We propose the small-cell coexistence method based on the statistical analysis of small-size coexistence MD simulations. It eliminates the risk of a metastable superheated solid in the fast-heating method, while also significantly reducing the computer cost relative to the traditional large-scale coexistence method. Using empirical potentials, we validate the method and systematically study the finite-size effect on the calculated melting points. The method converges to the exact result in the limit of a large system size. An accuracy within 100 K in melting temperature is usually achieved when the simulation contains more than 100 atoms. DFT examples of Tantalum, high-pressure Sodium, and ionic material NaCl are shown to demonstrate the accuracy and flexibility of the method in its practical applications. The method serves as a promising approach for large-scale automated material screening in which the melting temperature is a design criterion.

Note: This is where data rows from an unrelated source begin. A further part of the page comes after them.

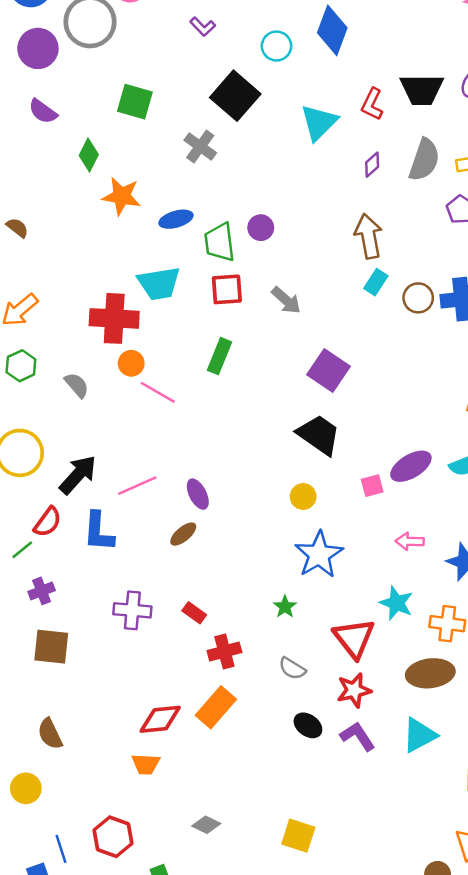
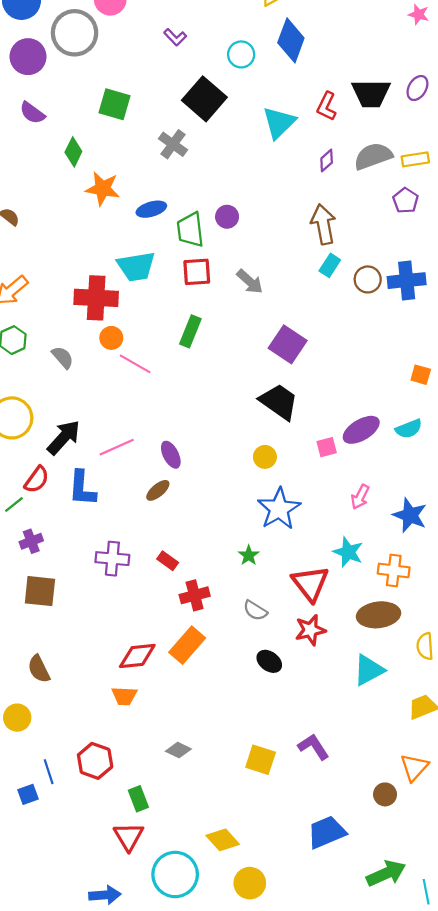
gray semicircle: (424, 160) -> (373, 156), turned -129
pink arrow: (410, 541) -> (360, 497), turned -65
purple L-shape: (358, 736) -> (314, 747), moved

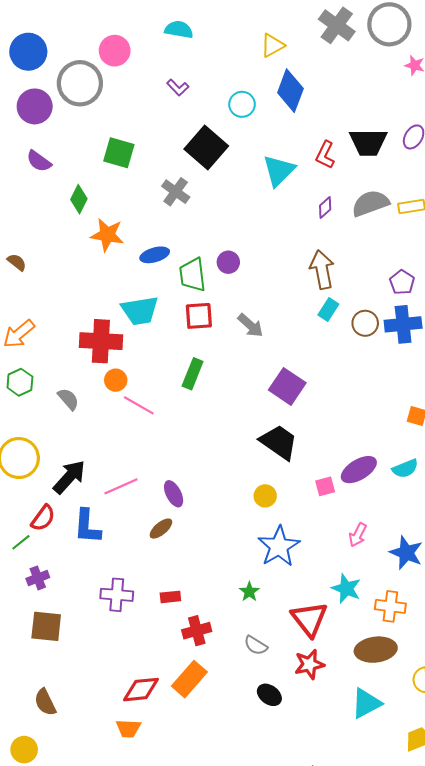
purple pentagon: (406, 200) -> (402, 282), moved
red rectangle: (168, 561) -> (170, 597), turned -42

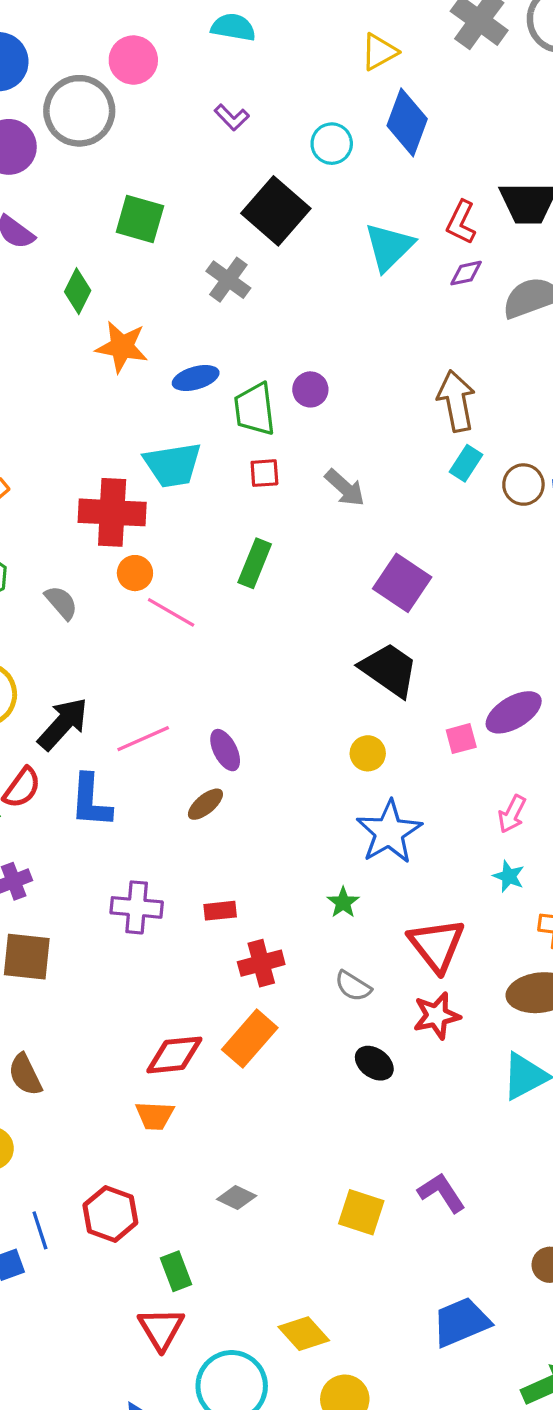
purple diamond: (325, 207) -> (466, 273), moved, turned 30
red square: (199, 316) -> (264, 473), size x0.7
cyan star: (346, 589) -> (509, 876), moved, size x0.7

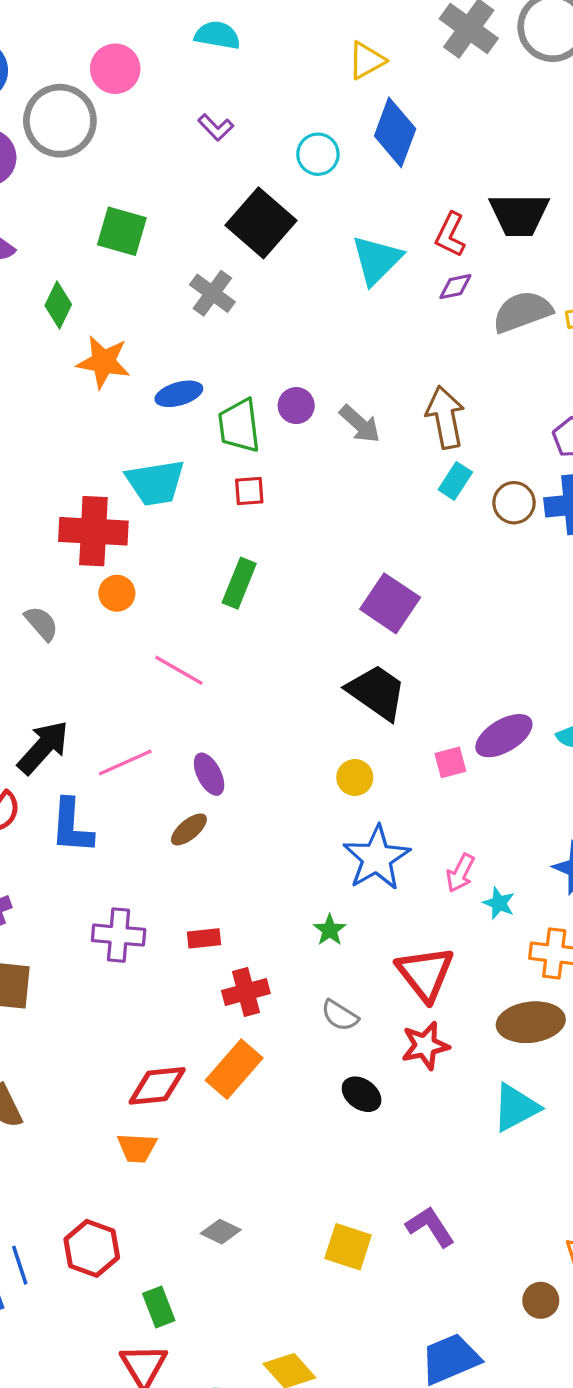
gray arrow: (345, 488) -> (360, 424), moved
pink line: (171, 612) -> (179, 670), moved
pink arrow: (512, 814) -> (460, 873), moved

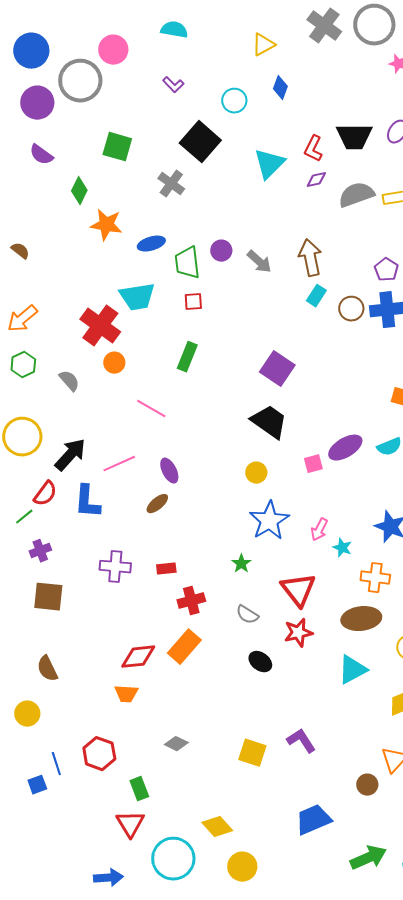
blue diamond: (395, 132) -> (280, 88), size x0.6
red cross: (93, 531) -> (100, 326), turned 33

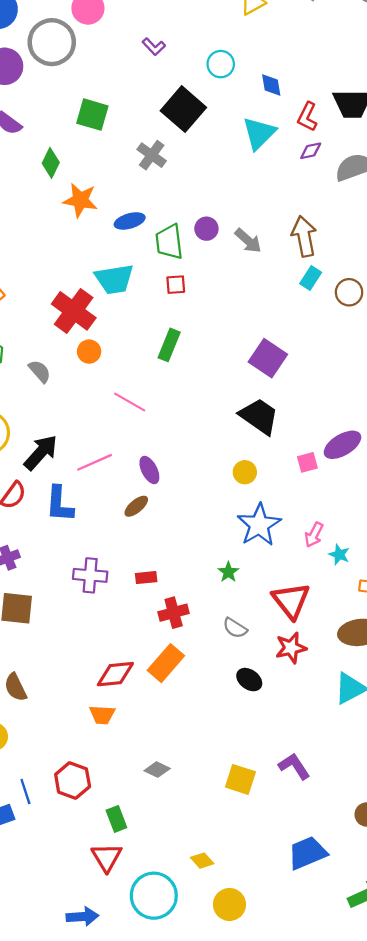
blue diamond: (280, 88) -> (271, 85), moved, turned -30
yellow diamond: (217, 827) -> (202, 861), size x0.7

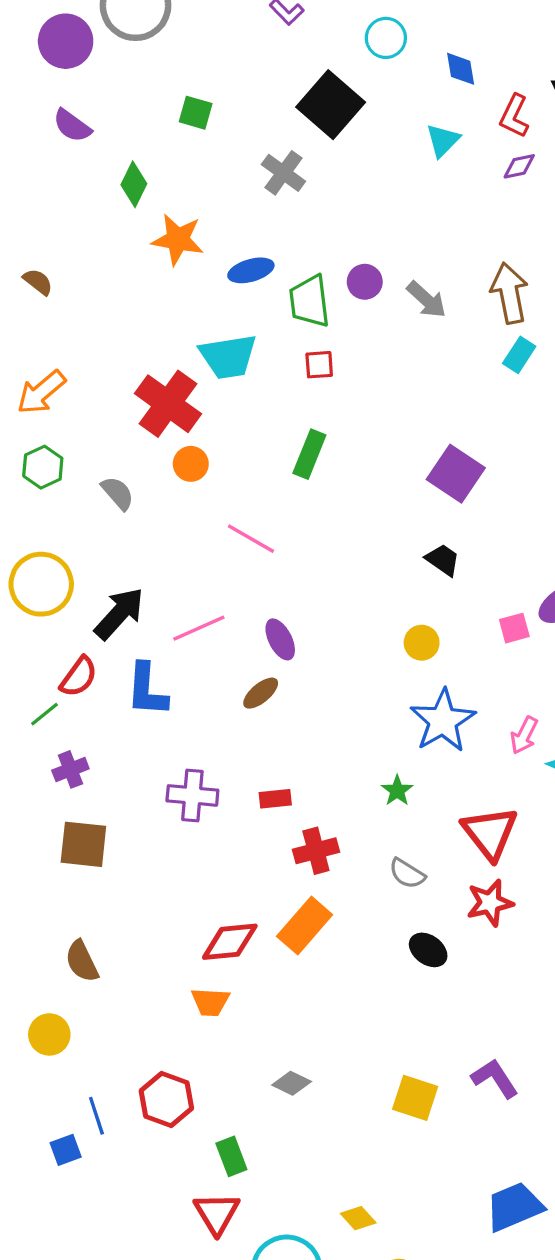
green square: (92, 115) -> (196, 113), size x0.7
cyan triangle: (259, 133) -> (443, 140), size x0.7
black trapezoid: (259, 416) -> (443, 560), size x0.6

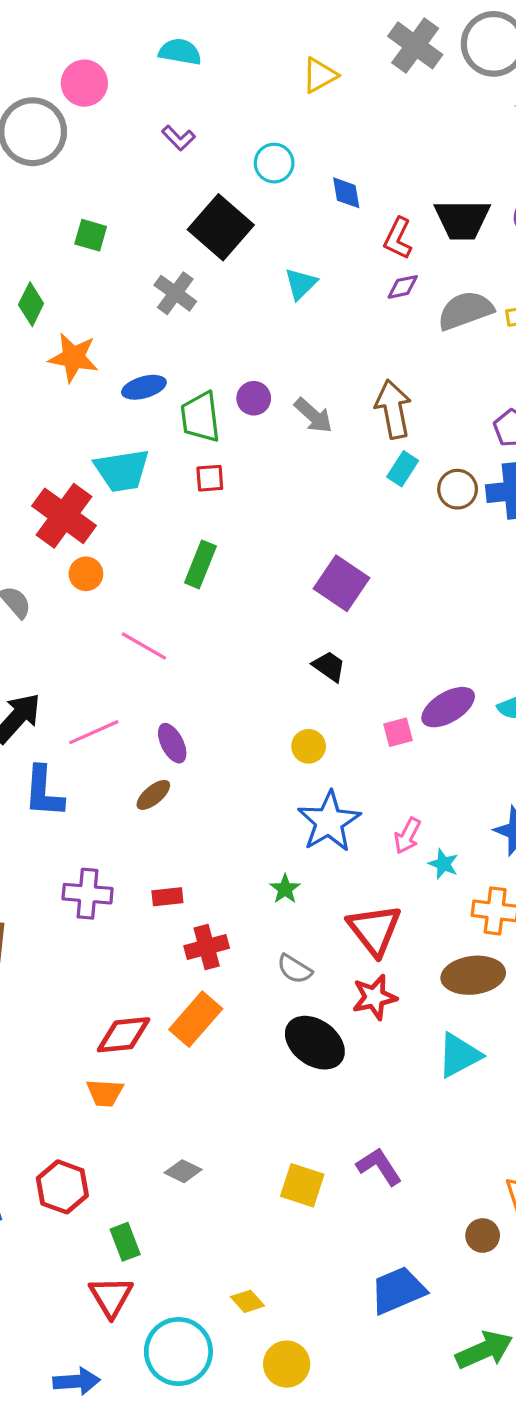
cyan triangle: (443, 140) -> (301, 284), moved
black ellipse: (428, 950) -> (315, 1043), size x1.6

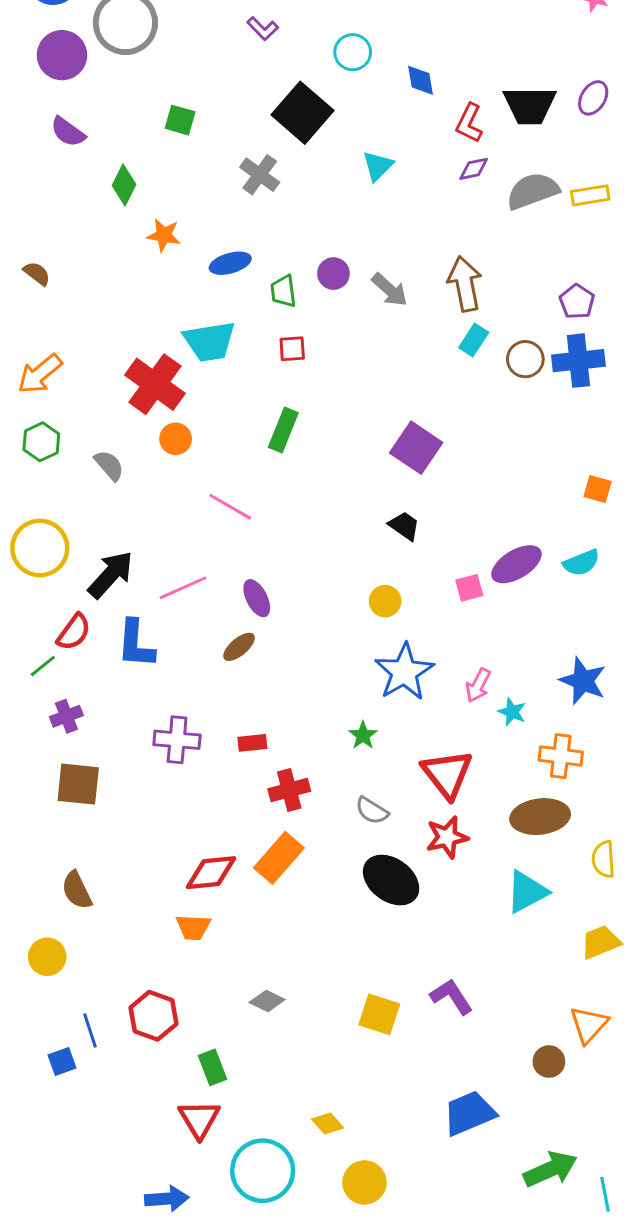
orange star: (73, 357) -> (164, 235), size x0.7
green trapezoid: (200, 417) -> (283, 291), size x0.7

We present in detail two examples of refractory materials. First, we demonstrate how key material properties that provide guidance in the design of refractory materials can be accurately determined via ab initio thermodynamic calculations in conjunction with experimental techniques based on synchrotron X-ray diffraction and thermal analysis under laser-heated aerodynamic levitation. The properties considered include melting point, heat of fusion, heat capacity, thermal expansion coefficients, thermal stability, and sublattice disordering, as illustrated in a motivating example of lanthanum zirconate (La2Zr2O7). The close agreement with experiment in the known but structurally complex compound La2Zr2O7 provides good indication that the computation methods described can be used within a computational screening framework to identify novel refractory materials. Second, we report an extensive investigation into the melting temperatures of the Hf-C and Hf-Ta-C systems using ab initio calculations. With melting points above 4000 K, hafnium carbide (HfC) and tantalum carbide (TaC) are among the most refractory binary compounds known to date. Their mixture, with a general formula TaxHf1-xCy, is known to have a melting point of 4215 K at the composition Ta4HfC5, which has long been considered as the highest melting temperature for any solid. Very few measurements of melting point in tantalum and hafnium carbides have been documented, because of the obvious experimental difficulties at extreme temperatures. The investigation lets us identify three major chemical factors that contribute to the high melting temperatures. Based on these three factors, we propose and explore a new class of materials, which, according to our ab initio calculations, may possess even higher melting temperatures than Ta-Hf-C. This example also demonstrates the feasibility of materials screening and discovery via ab initio calculations for the optimization of "higher-level" properties whose determination requires extensive sampling of atomic configuration space.